#### Task instructions:
Only the stretch below from the line holding "Republican Banana - Indoor/Outdoor" through the line holding "All trademarks, service" should be restated, word for word and with both ends included; pictures stay out.

Excerpts from a dataset:

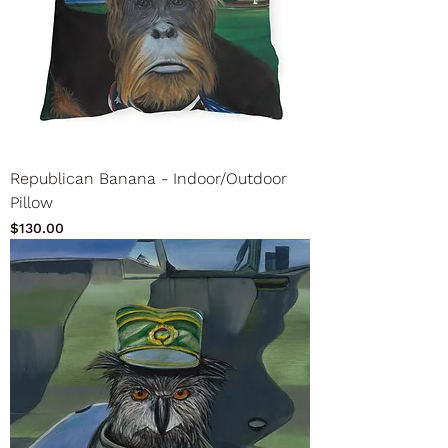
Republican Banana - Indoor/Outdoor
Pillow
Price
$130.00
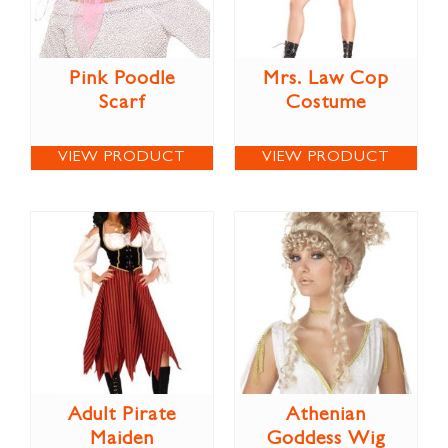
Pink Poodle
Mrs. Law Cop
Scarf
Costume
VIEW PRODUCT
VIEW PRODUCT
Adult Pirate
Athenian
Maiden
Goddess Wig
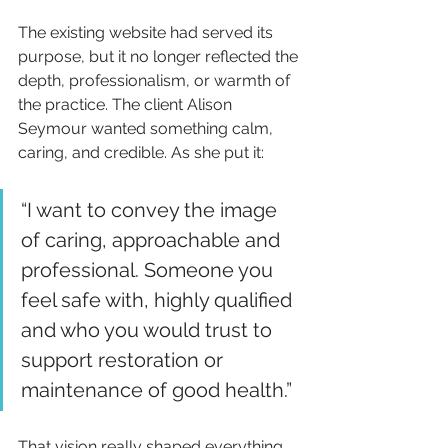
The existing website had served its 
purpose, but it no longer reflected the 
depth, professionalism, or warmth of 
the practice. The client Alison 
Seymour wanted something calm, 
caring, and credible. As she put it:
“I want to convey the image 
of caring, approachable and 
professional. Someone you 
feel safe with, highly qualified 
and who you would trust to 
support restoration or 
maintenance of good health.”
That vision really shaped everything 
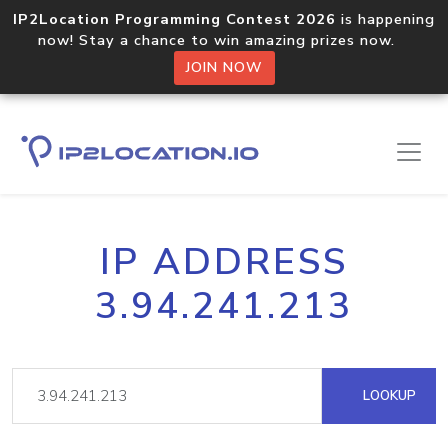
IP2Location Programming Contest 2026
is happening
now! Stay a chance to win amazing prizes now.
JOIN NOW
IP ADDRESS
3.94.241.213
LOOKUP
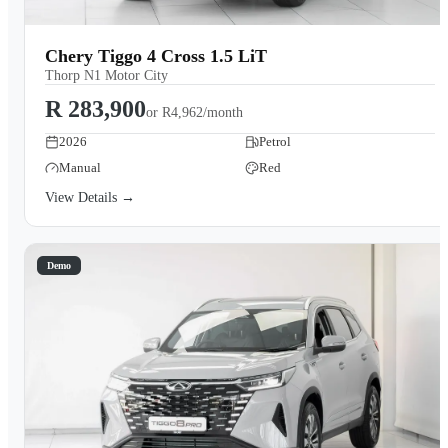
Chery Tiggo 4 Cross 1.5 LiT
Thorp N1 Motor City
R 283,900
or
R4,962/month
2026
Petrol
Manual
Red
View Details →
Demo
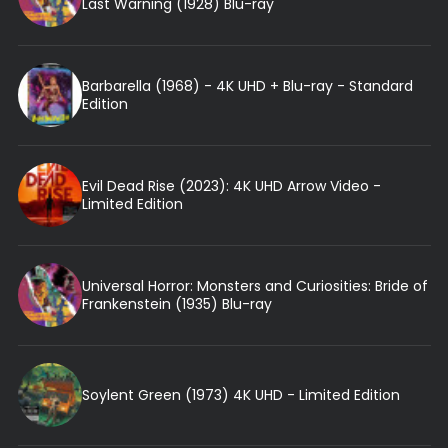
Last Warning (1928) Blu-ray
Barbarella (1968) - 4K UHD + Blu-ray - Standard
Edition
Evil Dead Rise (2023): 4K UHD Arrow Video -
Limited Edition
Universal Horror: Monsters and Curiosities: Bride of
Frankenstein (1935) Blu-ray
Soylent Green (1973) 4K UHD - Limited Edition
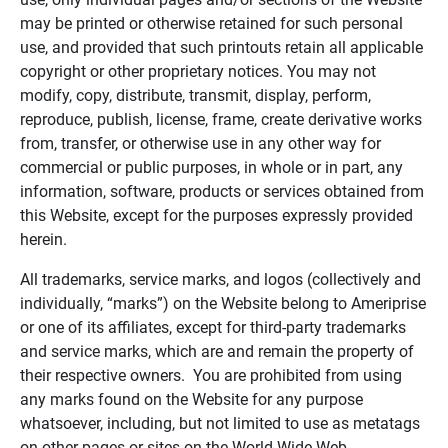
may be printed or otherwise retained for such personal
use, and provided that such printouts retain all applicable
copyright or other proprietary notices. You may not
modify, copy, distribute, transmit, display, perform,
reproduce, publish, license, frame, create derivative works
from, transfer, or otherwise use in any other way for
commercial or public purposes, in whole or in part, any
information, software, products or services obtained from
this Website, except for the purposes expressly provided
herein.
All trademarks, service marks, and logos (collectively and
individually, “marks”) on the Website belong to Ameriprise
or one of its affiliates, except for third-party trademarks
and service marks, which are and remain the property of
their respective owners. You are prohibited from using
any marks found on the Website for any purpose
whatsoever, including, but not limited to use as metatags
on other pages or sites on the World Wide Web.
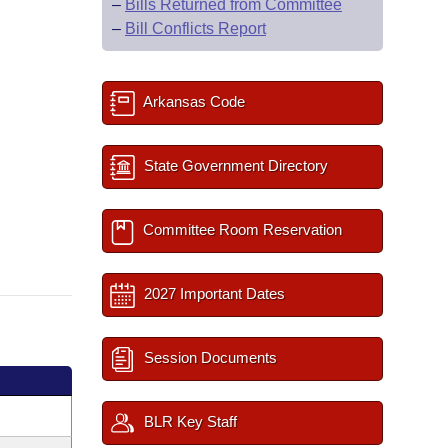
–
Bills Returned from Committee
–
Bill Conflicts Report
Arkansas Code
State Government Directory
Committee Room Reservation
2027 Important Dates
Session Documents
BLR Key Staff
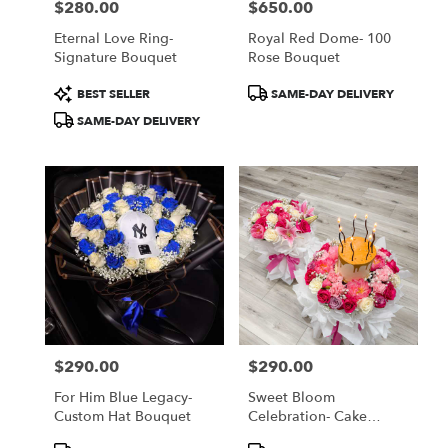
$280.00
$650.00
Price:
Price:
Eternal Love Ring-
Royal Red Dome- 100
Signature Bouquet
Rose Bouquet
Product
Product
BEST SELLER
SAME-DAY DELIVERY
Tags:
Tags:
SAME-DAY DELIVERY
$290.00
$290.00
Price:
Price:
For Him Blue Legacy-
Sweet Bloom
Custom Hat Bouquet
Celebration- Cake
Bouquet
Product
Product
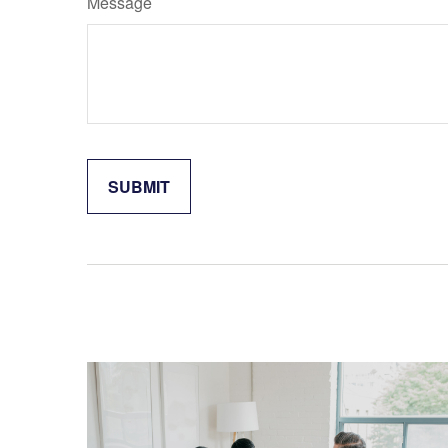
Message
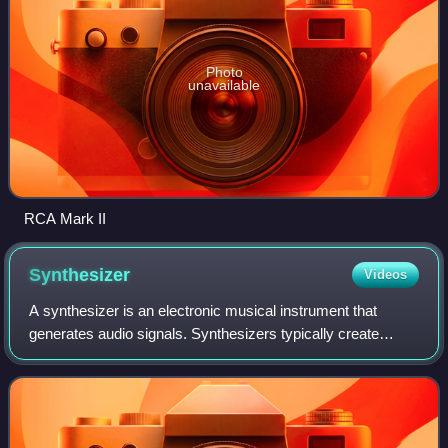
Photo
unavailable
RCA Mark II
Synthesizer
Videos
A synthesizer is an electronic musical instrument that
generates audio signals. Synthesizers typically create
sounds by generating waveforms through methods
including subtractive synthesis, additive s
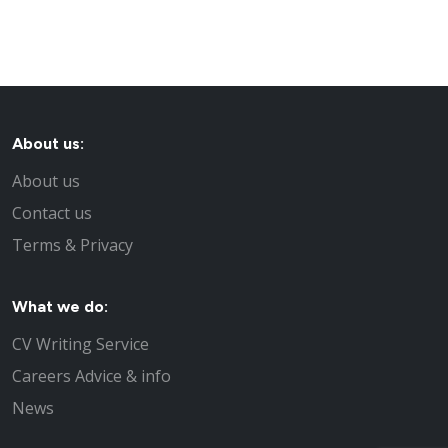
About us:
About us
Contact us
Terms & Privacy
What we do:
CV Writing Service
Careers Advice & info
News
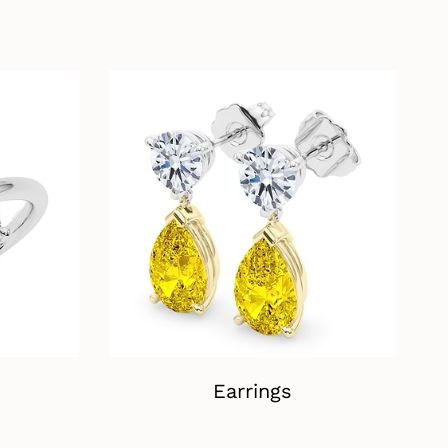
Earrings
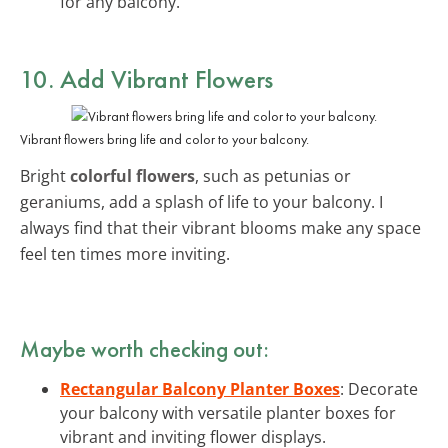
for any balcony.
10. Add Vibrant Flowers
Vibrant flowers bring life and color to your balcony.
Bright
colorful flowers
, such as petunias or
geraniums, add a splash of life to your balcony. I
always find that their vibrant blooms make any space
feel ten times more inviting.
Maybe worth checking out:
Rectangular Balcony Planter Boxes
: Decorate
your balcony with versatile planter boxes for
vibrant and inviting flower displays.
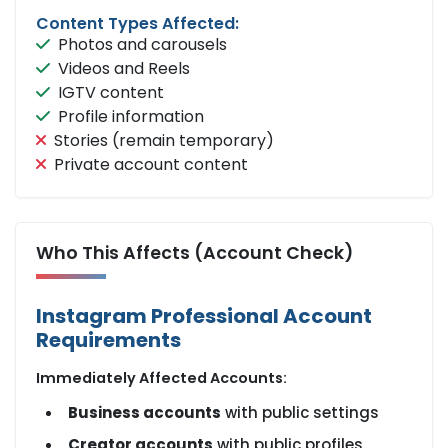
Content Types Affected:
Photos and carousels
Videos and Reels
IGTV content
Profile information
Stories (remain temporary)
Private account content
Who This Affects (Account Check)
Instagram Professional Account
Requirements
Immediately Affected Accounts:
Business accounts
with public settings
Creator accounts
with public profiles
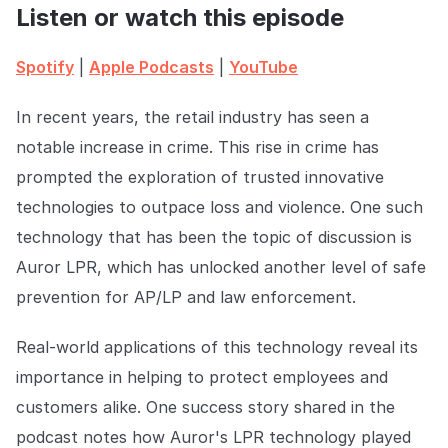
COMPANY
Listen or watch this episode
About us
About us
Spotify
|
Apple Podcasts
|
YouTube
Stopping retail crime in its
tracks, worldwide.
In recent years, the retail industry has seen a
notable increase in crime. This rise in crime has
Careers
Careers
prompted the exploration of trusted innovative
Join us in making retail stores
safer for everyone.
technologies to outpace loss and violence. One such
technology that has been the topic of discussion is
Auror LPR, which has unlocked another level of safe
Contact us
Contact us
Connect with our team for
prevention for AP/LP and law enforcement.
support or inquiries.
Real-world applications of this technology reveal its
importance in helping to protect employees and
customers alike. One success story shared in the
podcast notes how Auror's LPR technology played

...

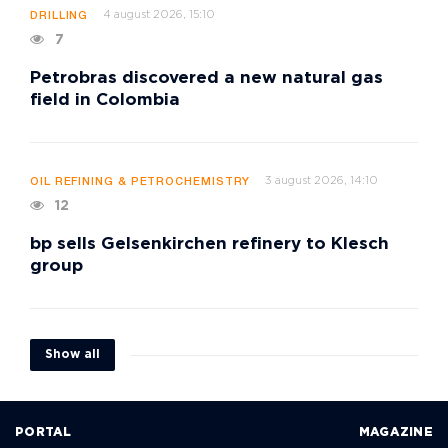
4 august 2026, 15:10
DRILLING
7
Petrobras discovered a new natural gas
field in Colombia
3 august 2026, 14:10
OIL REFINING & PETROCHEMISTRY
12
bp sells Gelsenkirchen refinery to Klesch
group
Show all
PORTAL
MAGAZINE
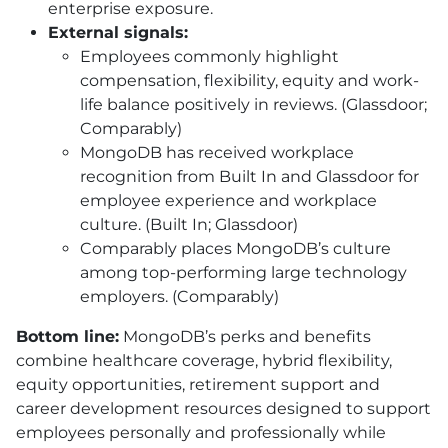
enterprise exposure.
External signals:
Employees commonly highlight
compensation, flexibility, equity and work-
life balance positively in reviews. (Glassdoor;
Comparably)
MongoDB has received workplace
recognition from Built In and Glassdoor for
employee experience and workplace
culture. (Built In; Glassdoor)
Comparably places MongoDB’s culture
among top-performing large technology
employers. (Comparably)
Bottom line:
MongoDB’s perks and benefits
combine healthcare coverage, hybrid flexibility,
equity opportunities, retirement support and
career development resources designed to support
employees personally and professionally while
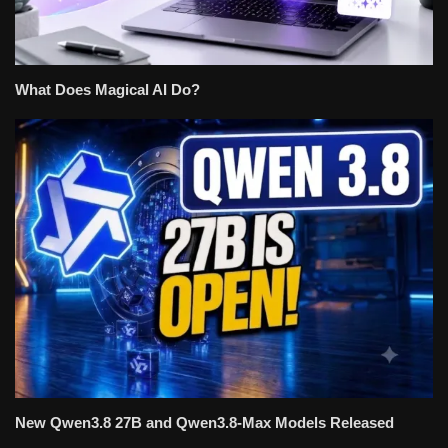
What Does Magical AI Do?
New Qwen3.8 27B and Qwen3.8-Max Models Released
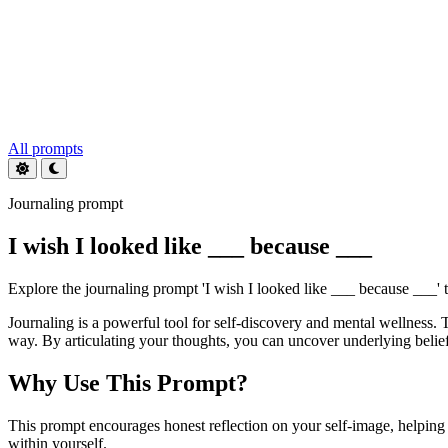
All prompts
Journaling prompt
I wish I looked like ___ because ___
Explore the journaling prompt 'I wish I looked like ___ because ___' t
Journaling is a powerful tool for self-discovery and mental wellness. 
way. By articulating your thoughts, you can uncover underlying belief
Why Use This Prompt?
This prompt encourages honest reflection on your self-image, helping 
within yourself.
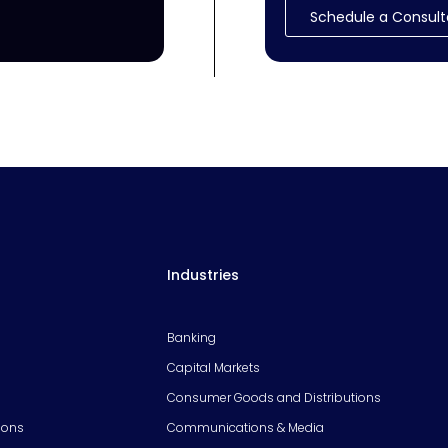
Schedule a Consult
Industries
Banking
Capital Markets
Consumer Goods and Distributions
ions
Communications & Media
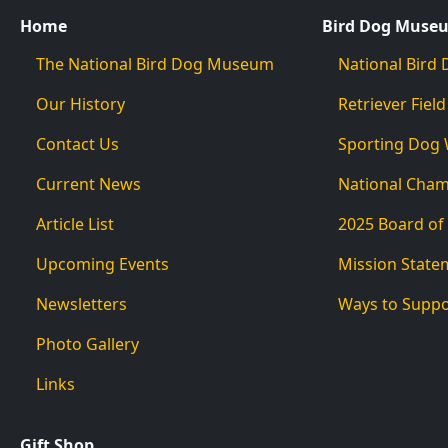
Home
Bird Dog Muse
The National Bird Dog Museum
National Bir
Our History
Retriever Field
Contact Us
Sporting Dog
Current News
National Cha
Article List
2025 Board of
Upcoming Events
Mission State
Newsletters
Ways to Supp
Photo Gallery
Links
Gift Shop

#### Task solution:
Republican Banana - Indoor/Outdoor
Pillow
Price
$130.00
Pink Poodle
Mrs. Law Cop
Scarf
Costume
VIEW PRODUCT
VIEW PRODUCT
Adult Pirate
Athenian
Maiden
Goddess Wig
The existing website had served its 
purpose, but it no longer reflected the 
depth, professionalism, or warmth of 
the practice. The client Alison 
Seymour wanted something calm, 
caring, and credible. As she put it:
“I want to convey the image 
of caring, approachable and 
professional. Someone you 
feel safe with, highly qualified 
and who you would trust to 
support restoration or 
maintenance of good health.”
That vision really shaped everything 
IP2Location Programming Contest 2026
is happening
now! Stay a chance to win amazing prizes now.
JOIN NOW
IP ADDRESS
3.94.241.213
LOOKUP
Chery Tiggo 4 Cross 1.5 LiT
Thorp N1 Motor City
R 283,900
or
R4,962/month
2026
Petrol
Manual
Red
View Details →
Demo
Last Warning (1928) Blu-ray
Barbarella (1968) - 4K UHD + Blu-ray - Standard
Edition
Evil Dead Rise (2023): 4K UHD Arrow Video -
Limited Edition
Universal Horror: Monsters and Curiosities: Bride of
Frankenstein (1935) Blu-ray
Soylent Green (1973) 4K UHD - Limited Edition
may be printed or otherwise retained for such personal
use, and provided that such printouts retain all applicable
copyright or other proprietary notices. You may not
modify, copy, distribute, transmit, display, perform,
reproduce, publish, license, frame, create derivative works
from, transfer, or otherwise use in any other way for
commercial or public purposes, in whole or in part, any
information, software, products or services obtained from
this Website, except for the purposes expressly provided
herein.
All trademarks, service marks, and logos (collectively and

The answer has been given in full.